⟨
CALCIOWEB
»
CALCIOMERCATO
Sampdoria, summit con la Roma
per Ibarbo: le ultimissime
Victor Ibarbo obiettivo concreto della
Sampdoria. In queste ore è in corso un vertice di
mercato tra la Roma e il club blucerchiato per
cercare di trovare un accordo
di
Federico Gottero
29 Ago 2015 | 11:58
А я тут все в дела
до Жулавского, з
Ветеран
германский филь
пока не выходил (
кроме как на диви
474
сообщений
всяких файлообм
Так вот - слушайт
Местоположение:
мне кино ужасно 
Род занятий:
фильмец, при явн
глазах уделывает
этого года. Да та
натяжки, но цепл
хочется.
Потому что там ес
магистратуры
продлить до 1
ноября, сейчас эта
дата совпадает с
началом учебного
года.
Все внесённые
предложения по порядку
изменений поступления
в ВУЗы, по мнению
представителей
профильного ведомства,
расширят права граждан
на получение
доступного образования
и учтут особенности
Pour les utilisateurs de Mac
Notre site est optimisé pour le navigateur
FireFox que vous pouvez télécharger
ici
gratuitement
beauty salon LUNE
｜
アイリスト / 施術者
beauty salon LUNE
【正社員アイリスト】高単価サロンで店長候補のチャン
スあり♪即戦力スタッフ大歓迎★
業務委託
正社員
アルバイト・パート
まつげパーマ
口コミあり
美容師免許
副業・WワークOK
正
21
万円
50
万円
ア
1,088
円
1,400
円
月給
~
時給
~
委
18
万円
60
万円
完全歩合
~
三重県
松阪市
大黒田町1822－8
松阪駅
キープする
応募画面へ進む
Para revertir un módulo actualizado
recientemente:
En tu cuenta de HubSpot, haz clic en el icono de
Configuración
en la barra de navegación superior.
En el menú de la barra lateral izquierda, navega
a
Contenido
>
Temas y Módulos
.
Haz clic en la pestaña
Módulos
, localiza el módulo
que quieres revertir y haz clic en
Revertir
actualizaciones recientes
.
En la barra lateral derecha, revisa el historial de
⟩
* [About this task] The answer should reproduce each entry above in full.

* [Result of the exercise]
CALCIOWEB
»
CALCIOMERCATO
Sampdoria, summit con la Roma
per Ibarbo: le ultimissime
Victor Ibarbo obiettivo concreto della
Sampdoria. In queste ore è in corso un vertice di
mercato tra la Roma e il club blucerchiato per
cercare di trovare un accordo
di
Federico Gottero
29 Ago 2015 | 11:58
А я тут все в дела
до Жулавского, з
Ветеран
германский филь
пока не выходил (
кроме как на диви
474
сообщений
всяких файлообм
Так вот - слушайт
Местоположение:
мне кино ужасно 
Род занятий:
фильмец, при явн
глазах уделывает
этого года. Да та
натяжки, но цепл
хочется.
Потому что там ес
магистратуры
продлить до 1
ноября, сейчас эта
дата совпадает с
началом учебного
года.
Все внесённые
предложения по порядку
изменений поступления
в ВУЗы, по мнению
представителей
профильного ведомства,
расширят права граждан
на получение
доступного образования
и учтут особенности
Pour les utilisateurs de Mac
Notre site est optimisé pour le navigateur
FireFox que vous pouvez télécharger
ici
gratuitement
beauty salon LUNE
｜
アイリスト / 施術者
beauty salon LUNE
【正社員アイリスト】高単価サロンで店長候補のチャン
スあり♪即戦力スタッフ大歓迎★
業務委託
正社員
アルバイト・パート
まつげパーマ
口コミあり
美容師免許
副業・WワークOK
正
21
万円
50
万円
ア
1,088
円
1,400
円
月給
~
時給
~
委
18
万円
60
万円
完全歩合
~
三重県
松阪市
大黒田町1822－8
松阪駅
キープする
応募画面へ進む
Para revertir un módulo actualizado
recientemente:
En tu cuenta de HubSpot, haz clic en el icono de
Configuración
en la barra de navegación superior.
En el menú de la barra lateral izquierda, navega
a
Contenido
>
Temas y Módulos
.
Haz clic en la pestaña
Módulos
, localiza el módulo
que quieres revertir y haz clic en
Revertir
actualizaciones recientes
.
En la barra lateral derecha, revisa el historial de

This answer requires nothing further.